الحَيَاءُ مِنَ اْلإِيْمَانِ.

“Malu itu sebagian dari iman.”

Artinya, ketika malu itu menghalangi pelakunya dari berbagai kenistaan dan membawanya kepada kebajikan, sebagaimana iman menghalanginya orang yang beriman dari kenistaan tersebut dan membawanya kepada ketaatan, maka ia berkedudukan sebagai iman karena menyamainya dalam hal itu. Wallahu a’lam.

Syaikh Ibnu Utsaimin berkata:

Sabdanya, “Salah satu perkara yang telah diketahui manusia dari ucapan para nabi terdahulu, Jika kamu tidak malu, maka lakukan apa yang kamu suka.” Yakni, salah satu peninggalan para nabi terdahulu yang terdapat pada umat-umat sebelumnya, dan diakui oleh syariat ini, “Jika kamu tidak malu, maka lakukan apa yang kamu suka.” Artinya, jika kamu melakukan suatu perbuatan yang tidak membuat malu, maka lakukan sesukamu. Ini salah satu dari dua tinjauan.
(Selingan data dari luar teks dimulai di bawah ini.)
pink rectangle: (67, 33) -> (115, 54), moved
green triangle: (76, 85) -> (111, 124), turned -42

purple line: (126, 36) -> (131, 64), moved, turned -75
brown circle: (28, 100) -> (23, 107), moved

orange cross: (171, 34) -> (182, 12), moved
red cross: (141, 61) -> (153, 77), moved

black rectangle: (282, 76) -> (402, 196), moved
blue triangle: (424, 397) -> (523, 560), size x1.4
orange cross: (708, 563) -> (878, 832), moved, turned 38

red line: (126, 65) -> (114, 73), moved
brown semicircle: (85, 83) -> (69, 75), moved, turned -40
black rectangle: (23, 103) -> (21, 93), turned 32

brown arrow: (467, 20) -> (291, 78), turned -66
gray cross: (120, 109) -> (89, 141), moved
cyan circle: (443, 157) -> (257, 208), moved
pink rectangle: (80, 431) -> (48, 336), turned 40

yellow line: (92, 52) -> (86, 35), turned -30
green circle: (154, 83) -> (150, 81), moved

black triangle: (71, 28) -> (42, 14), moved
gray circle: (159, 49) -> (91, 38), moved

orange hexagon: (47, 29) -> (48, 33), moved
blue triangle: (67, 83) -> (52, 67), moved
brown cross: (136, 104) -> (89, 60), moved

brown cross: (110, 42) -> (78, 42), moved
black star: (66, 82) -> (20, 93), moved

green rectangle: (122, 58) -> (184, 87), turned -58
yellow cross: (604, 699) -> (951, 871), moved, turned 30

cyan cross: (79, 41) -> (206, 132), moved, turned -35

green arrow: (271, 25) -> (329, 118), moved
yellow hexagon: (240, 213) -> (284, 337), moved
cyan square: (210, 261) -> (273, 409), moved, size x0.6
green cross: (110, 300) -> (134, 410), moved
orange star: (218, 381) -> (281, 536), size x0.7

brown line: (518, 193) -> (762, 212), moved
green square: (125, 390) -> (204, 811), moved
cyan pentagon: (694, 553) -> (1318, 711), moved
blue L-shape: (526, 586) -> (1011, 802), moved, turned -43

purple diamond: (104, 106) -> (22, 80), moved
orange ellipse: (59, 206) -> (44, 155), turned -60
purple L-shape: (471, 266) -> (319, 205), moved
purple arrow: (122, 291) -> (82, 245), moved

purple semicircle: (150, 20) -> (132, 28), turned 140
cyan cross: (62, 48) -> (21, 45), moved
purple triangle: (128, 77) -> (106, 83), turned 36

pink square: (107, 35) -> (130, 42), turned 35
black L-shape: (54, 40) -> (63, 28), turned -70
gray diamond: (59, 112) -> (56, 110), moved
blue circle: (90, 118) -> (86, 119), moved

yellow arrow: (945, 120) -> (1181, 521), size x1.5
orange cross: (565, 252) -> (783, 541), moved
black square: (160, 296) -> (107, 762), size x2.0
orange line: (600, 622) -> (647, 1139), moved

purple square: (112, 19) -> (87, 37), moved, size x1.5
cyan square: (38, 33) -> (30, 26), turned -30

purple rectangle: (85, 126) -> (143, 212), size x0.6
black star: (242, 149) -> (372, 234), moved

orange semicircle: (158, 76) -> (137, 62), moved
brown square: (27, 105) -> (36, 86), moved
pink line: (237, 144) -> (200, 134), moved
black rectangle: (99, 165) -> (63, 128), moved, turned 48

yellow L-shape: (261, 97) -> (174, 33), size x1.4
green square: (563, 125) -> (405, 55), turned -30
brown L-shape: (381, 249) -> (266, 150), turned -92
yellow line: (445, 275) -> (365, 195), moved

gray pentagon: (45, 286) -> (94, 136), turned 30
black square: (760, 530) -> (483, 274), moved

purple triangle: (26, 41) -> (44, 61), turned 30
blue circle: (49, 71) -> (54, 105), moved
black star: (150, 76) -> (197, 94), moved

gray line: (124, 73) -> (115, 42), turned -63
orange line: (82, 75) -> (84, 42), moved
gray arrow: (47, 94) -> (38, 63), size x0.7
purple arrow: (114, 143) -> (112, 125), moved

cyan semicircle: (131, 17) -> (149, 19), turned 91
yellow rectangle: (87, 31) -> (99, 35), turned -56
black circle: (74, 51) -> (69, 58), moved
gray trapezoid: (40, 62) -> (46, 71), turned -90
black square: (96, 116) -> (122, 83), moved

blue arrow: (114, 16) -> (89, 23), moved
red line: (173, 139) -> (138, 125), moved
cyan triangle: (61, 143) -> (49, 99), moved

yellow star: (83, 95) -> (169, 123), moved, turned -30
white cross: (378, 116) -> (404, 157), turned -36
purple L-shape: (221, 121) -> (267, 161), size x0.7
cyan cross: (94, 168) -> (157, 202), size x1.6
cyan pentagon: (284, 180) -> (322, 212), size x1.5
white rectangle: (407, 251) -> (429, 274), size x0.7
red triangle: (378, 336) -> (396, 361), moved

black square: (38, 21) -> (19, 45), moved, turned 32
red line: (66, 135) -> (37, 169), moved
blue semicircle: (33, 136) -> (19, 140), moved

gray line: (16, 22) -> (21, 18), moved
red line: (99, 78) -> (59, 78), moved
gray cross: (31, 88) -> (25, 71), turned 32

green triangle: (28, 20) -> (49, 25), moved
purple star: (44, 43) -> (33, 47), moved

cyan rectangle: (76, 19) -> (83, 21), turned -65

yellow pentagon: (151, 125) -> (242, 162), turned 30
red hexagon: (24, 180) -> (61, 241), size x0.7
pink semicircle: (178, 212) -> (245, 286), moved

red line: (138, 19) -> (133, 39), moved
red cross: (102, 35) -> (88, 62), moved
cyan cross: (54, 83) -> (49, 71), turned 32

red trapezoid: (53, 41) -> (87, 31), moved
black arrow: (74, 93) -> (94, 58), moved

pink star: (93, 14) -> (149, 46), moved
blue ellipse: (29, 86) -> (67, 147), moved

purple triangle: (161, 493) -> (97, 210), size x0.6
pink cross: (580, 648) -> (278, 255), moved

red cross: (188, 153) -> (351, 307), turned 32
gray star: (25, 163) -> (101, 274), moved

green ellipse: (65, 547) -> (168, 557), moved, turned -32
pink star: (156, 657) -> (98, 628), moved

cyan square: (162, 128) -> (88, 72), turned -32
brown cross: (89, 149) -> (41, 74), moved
Yakni, lakukanlah dalam pengertian ini.

Aspek kedua, jika manusia tidak punya rasa malu, maka ia melakukan sesukanya dan tidak peduli. Kedua makna ini benar.

Faedah Hadits

Rasa malu itu merupakan salah satu perkara yang dibawa oleh syariat-syariat terdahulu, dan manusia semestinya bersikap tegas. Jika sesuatu tidak membuat malu, maka silahkan melakukannya. Kemutlakan ini dibatasi dengan sesuatu yang bila dikerjakan akan mendatangkan kerugian. Ia dilarang dikerjakan, karena mengkhawatirkan mafsadahnya.

CATATAN KAKI:

* HR. al-Bukhari, no. 3483, 3484, 6120

** Hadits dha’if: Ahmad, 4/253; Abu Daud, no. 3489; ad-Darimi, 2/ 155; al-Baihaqi dalam al-Kubra, 6/ 12; ath-Thabrani dalam al-Ausath, 8/ 245; dan didhaifkan al-Albani dalam Dha’if al-Jami’, no. 5499.

Berkata muallif an-Nihayah fi Gharib al-Hadits, “Ini adalah kata perintah tetapi maknanya adalah larangan. Dan berkata Muhammad Syamsul Haq Abadi, ‘Makna hadits ini adalah mempertegas dan memperkuat haramnya khamar’.” Lihat Aun al-Ma’bud, (editor).